Three Seeds Under

searching for wholeness in a fractured world

(100 Books) 1 – Wise Child by Monica Furlong

This first in my series of books that have shaped my life is a children’s novel I first encountered in the fourth grade. Twenty years later, it is still one of my favorites. Monica Furlong’s Wise Child tells the story of a little girl growing up in a remote Scottish village. Nicknamed “Wise Child” for her big eyes and penchant for using big words, the protagonist is sent to live with the village witch, Juniper, when her grandmother dies. At Juniper’s house, Wise Child learns a bit about magic and a lot about love.

Wisechild

Although I initially loved the book for Wise Child’s initiation into Juniper’s magical world, one idea from Wise Child has remained with me as I’ve grown older — mindful domesticity.

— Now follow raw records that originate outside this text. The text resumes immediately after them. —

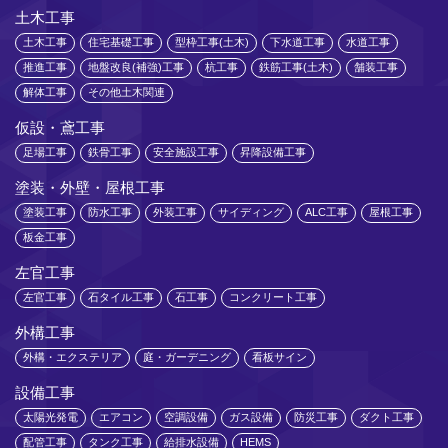
土木工事
土木工事
住宅基礎工事
型枠工事(土木)
下水道工事
水道工事
推進工事
地盤改良(補強)工事
杭工事
鉄筋工事(土木)
舗装工事
解体工事
その他土木関連
仮設・鳶工事
足場工事
鉄骨工事
安全施設工事
昇降設備工事
塗装・外壁・屋根工事
塗装工事
防水工事
外装工事
サイディング
ALC工事
屋根工事
板金工事
左官工事
左官工事
石タイル工事
石工事
コンクリート工事
外構工事
外構・エクステリア
庭・ガーデニング
看板サイン
設備工事
太陽光発電
エアコン
空調設備
ガス設備
防災工事
ダクト工事
配管工事
タンク工事
給排水設備
HEMS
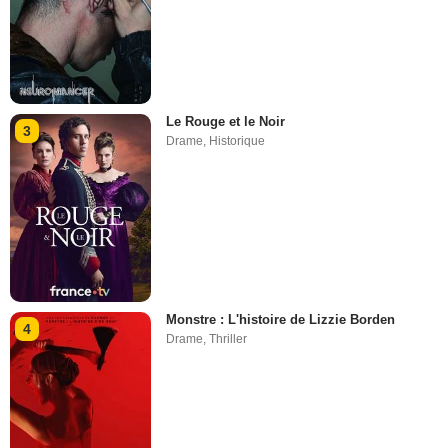
Le Rouge et le Noir
3
Drame
,
Historique
Monstre : L'histoire de Lizzie Borden
4
Drame
,
Thriller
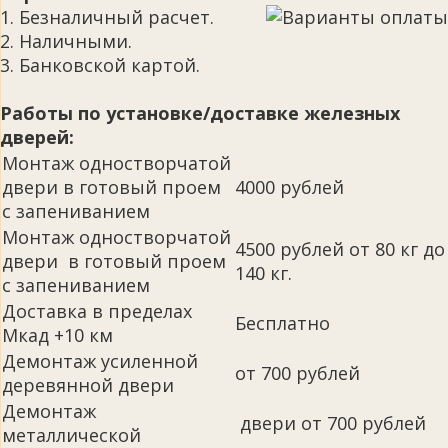
1. Безналичный расчет.
2. Наличными.
3. Банковской картой.
Работы по установке/доставке железных
дверей:
Монтаж одностворчатой
двери в готовый проем
4000 рублей
с запениванием
Монтаж одностворчатой
4500 рублей от 80 кг до
двери в готовый проем
140 кг.
с запениванием
Доставка в пределах
Бесплатно
Мкад +10 км
Демонтаж усиленной
от 700 рублей
деревянной двери
Демонтаж
двери от 700 рублей
металлической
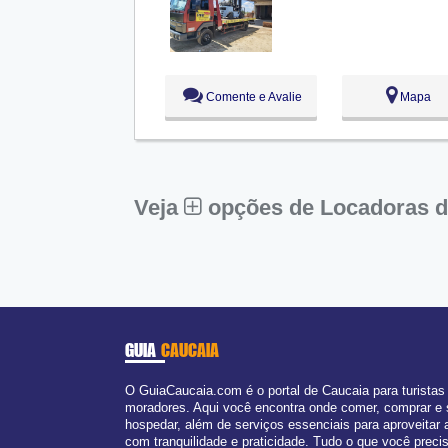
Qua:
09:00 - 18:00
Qui:
09:00 - 18:00
Sex:
09:00 - 18:00
Sáb:
Fechado
Dom:
Fechado
Comente e Avalie
Mapa
Veja
opções de Locadoras d
GUIA
CAUCAIA
O GuiaCaucaia.com é o portal de Caucaia para turistas
moradores. Aqui você encontra onde comer, comprar e
hospedar, além de serviços essenciais para aproveitar 
com tranquilidade e praticidade. Tudo o que você prec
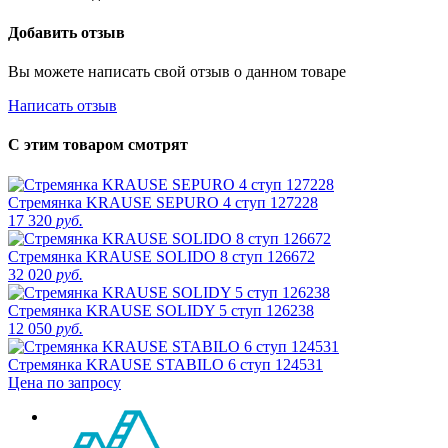
Добавить отзыв
Вы можете написать свой отзыв о данном товаре
Написать отзыв
С этим товаром смотрят
Стремянка KRAUSE SEPURO 4 ступ 127228
17 320
руб.
Стремянка KRAUSE SOLIDO 8 ступ 126672
32 020
руб.
Стремянка KRAUSE SOLIDY 5 ступ 126238
12 050
руб.
Стремянка KRAUSE STABILO 6 ступ 124531
Цена по запросу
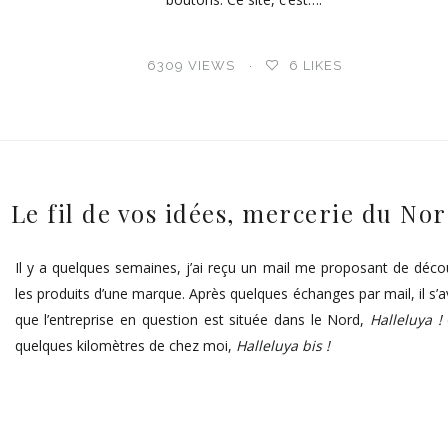
6309 VIEWS
6
LIKES
Le fil de vos idées, mercerie du Nor
Il y a quelques semaines, j’ai reçu un mail me proposant de décou
les produits d’une marque. Après quelques échanges par mail, il s’
que l’entreprise en question est située dans le Nord,
Halleluya !
quelques kilomètres de chez moi,
Halleluya bis !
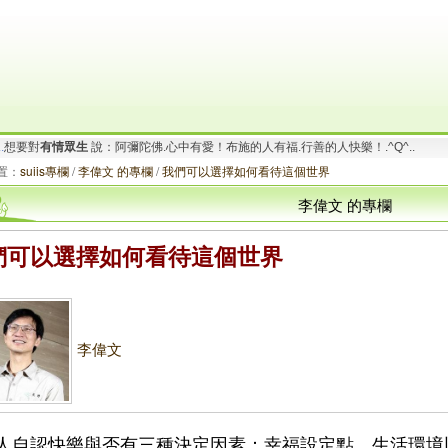
.
想要對
有情眾生
說：阿彌陀佛.心中有愛！布施的人有福.行善的人快樂！.^Q^..
要對
有情眾生
說：阿彌陀佛.一切唯心造！啟動善的循環.創造幸福無限！_/_
置：
suiis專欄
/
李偉文 的專欄
/
我們可以選擇如何看待這個世界
李偉文 的專欄
們可以選擇如何看待這個世界
李偉文
人自認快樂與否有三種決定因素：幸福設定點，生活環境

Until I read Wise Child, I had no concept of the ways that outer space can mirror inner space. The book initiated me into the grounded mental space that results from caring for our homes and ourselves. Here is the excerpt that always comes to my mind:

“I don’t like cleaning or dusting or cooking or doing dishes, or any of those things,” I explained to her. “And I don’t usually do it. I find it boring, you see.”

“Everyone has to do those things,” she said.

“Rich people don’t,” I pointed out.

Juniper laughed, as she often did at things I said in those early days, but at once became quite serious.

“They miss a lot of fun,” she said. “But quite apart from that — keeping yourself clean, preparing the food you are going to eat, clearing it away afterward — that’s what life’s about, Wise Child. When people forget that, or lose touch with it, then they lose touch with other important things as well . . . Also, as you clean the house up, it gives you time to tidy yourself up inside — you’ll see.”

What a shot of wisdom to a ten-year-old! Although it would be several years before I even thought about applying the Juniper principle to my own life (and though I have quite a way to go before mastering it, as anyone who’s seen my perpetually messy house can attest!), I absolutely believe that Furlong was right. Learning how to cook helped me to navigate my struggles through a major depressive episode in college. Baking bread helped me to recover from an eating disorder in my mid-twenties. And in the daily stress of teaching, taking a few minutes to organize the surface of my desk can help me to gather up my scattered threads of my attention and re-focus on my work. Just teaching myself to view housework as an invitation to spirituality instead of drudgery has been a huge step.

Wise Child walks through loving descriptions of life in medieval Scotland, from preparing meals, to tending herbs, to gathering bog myrtle for beer. I always suspected that Juniper’s cheerful, pleasant demeanor was a side effect from the devotion she gave to each necessary task she stumbled across, be it tending a fever or taking in a homeless child. I’ll count myself blessed if I can learn to approach my life with half as much grace as Juniper.